Everyone we spoke with, from pharmacist to professor, either hated taking pills or knew someone who did. Daniel C. Robinson, associate professor and chairman of clinical pharmacy at USC, said, "I seem to get things stuck so I take large gulps of water . . . plenty of fluid to suspend and carry the tablet." Drinking lots of water proved to be the popular solution. Also, coated caplets were preferable to gel caps, which stick as soon as they're moistened.

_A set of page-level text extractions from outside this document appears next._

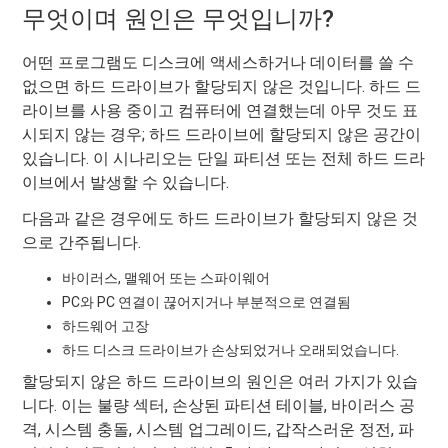
무엇이며 원인은 무엇입니까?
어떤 프로그램도 디스크에 액세스하거나 데이터를 쓸 수
없으면 하드 드라이브가 할당되지 않은 것입니다. 하드 드
라이브를 사용 중이고 컴퓨터에 연결했는데 아무 것도 표
시되지 않는 경우; 하드 드라이브에 할당되지 않은 공간이
있습니다. 이 시나리오는 단일 파티션 또는 전체 하드 드라
이브에서 발생할 수 있습니다.
다음과 같은 경우에도 하드 드라이브가 할당되지 않은 것
으로 간주됩니다.
바이러스, 맬웨어 또는 스파이웨어
PC와 PC 연결이 끊어지거나 부분적으로 연결됨
하드웨어 고장
하드 디스크 드라이브가 손상되었거나 오래되었습니다.
할당되지 않은 하드 드라이브의 원인은 여러 가지가 있습
니다. 이는 불량 섹터, 손상된 파티션 테이블, 바이러스 공
격, 시스템 충돌, 시스템 업그레이드, 갑작스러운 정전, 파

You can try to overcome the aversion. Dennis J. Munjack, associate professor of psychiatry at USC, offered this: "When you eat, you pulverize your food into mush. Pills don't dissolve, so there's a sense of a hard object in the mouth and it won't go down the throat. Nick the pill with your fingernail. Use the smallest amount--even a granule. Take the small amount of the pill and swallow a lot of water so it can go down. Work up to the full amount of the pill until you don't feel that sensation in the back of the throat. Drink large amounts of water. Once you get the sense that the pill goes down OK, then you can start taking larger amounts."

Briefly . . .

Call (800) LUNG-USA for radon information and a $7 test kit (usually $15-$20) during National Radon Action Week, which ends Saturday . . . Free flu shots are available (you must be at least 18) by calling (310) 319-4560 for a Nov. 5 appointment, 9 a.m.-noon at Santa Monica Hospital's Les Kelley Auditorium, 1255 15th St., Santa Monica . . . Veterans in the Greater Los Angeles area can call (310) 824-6935 or (310) 824-6811 for free transportation to and from U.S. Department of Veterans Affairs' West Los Angeles Medical Center for treatment . . . Michael Rouse of the Southern California College of Optometry suggests spraying eye medication on children's eyelids and lashes. It's as effective as traditional eye drops, minus the usual anxiety . . . In 1763, the Rev. Edward Stone, in a search to treat fever, found that willow tree bark yielded salicylic acid, a derivative of what is now known as acetylsalicylic acid, or aspirin.

* This health roundup appears in Life & Style on Tuesdays.